Irving will have plenty of chances to replicate Wednesday’s wizardry. Durant’s ongoing rehabilitation from surgery to repair a ruptured Achilles tendon means Irving will have the stage to himself in the NBA’s biggest market, with the opportunity to commandeer touches, possessions, and fans’ imaginations for a team that will need him to produce like a megastar.

Brooklyn’s fate this season will depend on how effectively Irving can balance getting his own offense with generating for others, and on how well Atkinson can get his roster to defend. “The job wasn’t done,” Irving said after the loss. “None of that stuff matters if you don’t get a win.”

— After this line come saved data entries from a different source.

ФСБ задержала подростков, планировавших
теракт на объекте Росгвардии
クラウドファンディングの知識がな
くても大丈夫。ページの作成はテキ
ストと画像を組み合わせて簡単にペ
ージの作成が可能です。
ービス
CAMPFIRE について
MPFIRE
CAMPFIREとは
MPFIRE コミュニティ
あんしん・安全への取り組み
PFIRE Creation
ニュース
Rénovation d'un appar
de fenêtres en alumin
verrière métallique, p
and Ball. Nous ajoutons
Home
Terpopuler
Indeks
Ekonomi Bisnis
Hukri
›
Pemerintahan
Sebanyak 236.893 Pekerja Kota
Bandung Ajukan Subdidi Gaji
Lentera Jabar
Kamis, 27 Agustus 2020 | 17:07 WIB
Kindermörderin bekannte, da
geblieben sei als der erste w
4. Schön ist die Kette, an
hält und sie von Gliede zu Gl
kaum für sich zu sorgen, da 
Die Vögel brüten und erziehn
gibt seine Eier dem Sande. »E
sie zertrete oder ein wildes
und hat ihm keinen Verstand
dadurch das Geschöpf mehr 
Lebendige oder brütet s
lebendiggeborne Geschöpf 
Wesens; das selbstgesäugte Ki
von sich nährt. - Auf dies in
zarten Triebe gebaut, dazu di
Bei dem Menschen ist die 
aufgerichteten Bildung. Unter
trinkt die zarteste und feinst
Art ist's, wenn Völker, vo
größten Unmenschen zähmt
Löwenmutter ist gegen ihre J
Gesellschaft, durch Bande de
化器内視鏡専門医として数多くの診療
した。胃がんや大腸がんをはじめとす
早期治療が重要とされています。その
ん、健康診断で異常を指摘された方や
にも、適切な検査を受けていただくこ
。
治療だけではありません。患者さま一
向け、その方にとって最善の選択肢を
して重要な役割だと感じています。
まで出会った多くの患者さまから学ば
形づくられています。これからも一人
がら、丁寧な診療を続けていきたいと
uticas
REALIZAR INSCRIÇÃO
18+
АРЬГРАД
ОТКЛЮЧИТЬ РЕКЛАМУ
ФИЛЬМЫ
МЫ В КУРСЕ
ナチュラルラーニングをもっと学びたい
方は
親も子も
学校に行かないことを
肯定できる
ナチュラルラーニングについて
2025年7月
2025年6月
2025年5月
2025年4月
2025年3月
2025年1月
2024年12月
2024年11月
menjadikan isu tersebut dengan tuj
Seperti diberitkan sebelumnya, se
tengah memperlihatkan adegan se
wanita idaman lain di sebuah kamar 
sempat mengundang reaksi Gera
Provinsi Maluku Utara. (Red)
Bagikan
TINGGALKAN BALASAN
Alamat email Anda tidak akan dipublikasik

That’s true ... if you’re invested in the Nets’ record. If you’re just into watching cool shit happen, though, “that stuff”—torching defenders in transition, making twisting circus finishes in traffic, hitting deep 3-point bombs off screens—can matter quite a bit on its own merits.

I’m not sure this year’s waiting-for-KD version of the Nets will be much better than last season’s 42-win model, and after the way things unfolded last season with the Celtics, some part of you has to be wondering whether the other shoe’s going to drop. (While the New Jersey–raised Irving got emotional while addressing the crowd at Barclays Center before the opener, those in Boston might suggest Nets fans give it a few months before feeling too confident in the long-term outlook for Kyrie’s homecoming.) For the time being, though, Irving seems happy, and he’s playing like it. The Kyrie Irving Experience has officially arrived in Brooklyn. Catch the vibe, crank up the volume, and wait with bated breath to see what comes next.